EvoEGF-Mol: Evolving Exponential Geodesic Flow for Structure-based Drug Design
This work addresses the problem of generating bioactive ligands with high geometric precision for drug discovery, representing a novel method for a known bottleneck.
The paper tackled the mismatch between conventional probability paths and statistical manifolds in structure-based drug design by modeling molecules as composite exponential-family distributions and using generative flows along exponential geodesics, achieving a 93.4% PoseBusters passing rate on CrossDock and outperforming baselines on MolGenBench tasks.
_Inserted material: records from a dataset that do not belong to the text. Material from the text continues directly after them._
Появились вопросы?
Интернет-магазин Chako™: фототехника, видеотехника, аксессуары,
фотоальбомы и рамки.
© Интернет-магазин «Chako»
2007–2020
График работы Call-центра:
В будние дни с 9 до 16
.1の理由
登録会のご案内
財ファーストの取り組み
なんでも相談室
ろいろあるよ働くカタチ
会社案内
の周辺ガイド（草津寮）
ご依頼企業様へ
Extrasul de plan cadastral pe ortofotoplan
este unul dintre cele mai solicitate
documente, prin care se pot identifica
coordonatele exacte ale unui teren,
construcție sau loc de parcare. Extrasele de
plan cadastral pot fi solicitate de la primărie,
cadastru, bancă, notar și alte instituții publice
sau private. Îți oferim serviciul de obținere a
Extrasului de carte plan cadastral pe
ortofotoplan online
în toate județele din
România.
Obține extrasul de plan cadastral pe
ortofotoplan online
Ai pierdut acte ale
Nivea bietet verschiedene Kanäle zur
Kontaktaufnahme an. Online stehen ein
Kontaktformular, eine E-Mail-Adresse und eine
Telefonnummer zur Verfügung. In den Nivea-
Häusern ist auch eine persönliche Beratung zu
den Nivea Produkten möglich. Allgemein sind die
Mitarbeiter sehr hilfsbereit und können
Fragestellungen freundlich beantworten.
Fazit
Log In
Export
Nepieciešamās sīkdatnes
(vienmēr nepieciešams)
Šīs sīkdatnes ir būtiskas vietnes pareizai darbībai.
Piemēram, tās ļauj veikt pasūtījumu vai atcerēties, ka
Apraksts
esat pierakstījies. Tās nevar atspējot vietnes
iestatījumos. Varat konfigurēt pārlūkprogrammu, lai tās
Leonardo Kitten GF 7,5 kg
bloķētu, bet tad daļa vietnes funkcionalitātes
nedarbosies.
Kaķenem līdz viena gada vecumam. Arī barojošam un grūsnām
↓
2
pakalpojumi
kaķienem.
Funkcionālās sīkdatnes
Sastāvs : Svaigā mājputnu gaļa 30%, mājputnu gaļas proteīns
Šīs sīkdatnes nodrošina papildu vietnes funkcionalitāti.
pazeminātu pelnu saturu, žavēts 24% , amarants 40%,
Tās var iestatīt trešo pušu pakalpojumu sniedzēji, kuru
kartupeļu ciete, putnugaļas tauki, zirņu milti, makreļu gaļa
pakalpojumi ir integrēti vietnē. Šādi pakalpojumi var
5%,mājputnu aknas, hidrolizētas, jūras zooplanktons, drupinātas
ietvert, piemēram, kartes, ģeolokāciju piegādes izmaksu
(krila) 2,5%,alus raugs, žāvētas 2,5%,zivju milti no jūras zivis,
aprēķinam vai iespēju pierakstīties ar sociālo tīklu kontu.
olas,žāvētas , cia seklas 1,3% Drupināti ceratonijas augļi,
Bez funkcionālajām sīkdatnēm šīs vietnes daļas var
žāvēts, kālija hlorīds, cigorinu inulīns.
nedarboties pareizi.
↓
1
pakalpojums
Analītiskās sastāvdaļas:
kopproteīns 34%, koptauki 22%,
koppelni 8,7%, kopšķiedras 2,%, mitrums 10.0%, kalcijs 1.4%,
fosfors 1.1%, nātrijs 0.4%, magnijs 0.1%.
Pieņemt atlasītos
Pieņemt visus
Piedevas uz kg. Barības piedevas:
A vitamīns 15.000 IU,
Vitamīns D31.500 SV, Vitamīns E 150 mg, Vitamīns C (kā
Structure-Based Drug Design (SBDD) aims to discover bioactive ligands. Conventional approaches construct probability paths separately in Euclidean and probabilistic spaces for continuous atomic coordinates and discrete chemical categories, leading to a mismatch with the underlying statistical manifolds. We address this issue from an information-geometric perspective by modeling molecules as composite exponential-family distributions and defining generative flows along exponential geodesics under the Fisher-Rao metric. To avoid the instantaneous trajectory collapse induced by geodesics directly targeting Dirac distributions, we propose Evolving Exponential Geodesic Flow for SBDD (EvoEGF-Mol), which replaces static Dirac targets with dynamically concentrating distributions, ensuring stable training via a progressive-parameter-refinement architecture. Our model approaches a reference-level PoseBusters passing rate (93.4%) on CrossDock, demonstrating remarkable geometric precision and interaction fidelity, while outperforming baselines on real-world MolGenBench tasks by recovering bioactive scaffolds and generating candidates that meet established MedChem filters.